Exercise requirements
What you return must be the lines of the data that hold the word "Ηράκλειο".

==*==

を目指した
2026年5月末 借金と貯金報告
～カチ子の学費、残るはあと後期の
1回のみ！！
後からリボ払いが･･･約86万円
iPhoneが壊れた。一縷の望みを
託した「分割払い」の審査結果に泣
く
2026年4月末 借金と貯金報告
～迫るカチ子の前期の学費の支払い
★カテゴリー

==*==

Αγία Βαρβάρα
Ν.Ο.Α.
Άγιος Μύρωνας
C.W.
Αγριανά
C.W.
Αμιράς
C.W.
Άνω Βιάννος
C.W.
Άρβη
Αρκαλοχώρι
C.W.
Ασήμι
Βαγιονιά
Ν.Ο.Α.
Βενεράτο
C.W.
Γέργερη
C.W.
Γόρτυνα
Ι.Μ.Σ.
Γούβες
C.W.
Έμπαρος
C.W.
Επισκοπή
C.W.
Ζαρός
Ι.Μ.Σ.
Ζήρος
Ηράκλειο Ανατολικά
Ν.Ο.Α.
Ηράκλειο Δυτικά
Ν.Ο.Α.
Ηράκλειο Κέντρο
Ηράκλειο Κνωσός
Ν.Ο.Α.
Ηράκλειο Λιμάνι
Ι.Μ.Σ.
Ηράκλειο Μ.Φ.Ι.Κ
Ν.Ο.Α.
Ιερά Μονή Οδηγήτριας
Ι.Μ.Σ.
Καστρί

==*==

Solution
Ηράκλειο Ανατολικά
Ηράκλειο Δυτικά
Ηράκλειο Κέντρο
Ηράκλειο Κνωσός
Ηράκλειο Λιμάνι
Ηράκλειο Μ.Φ.Ι.Κ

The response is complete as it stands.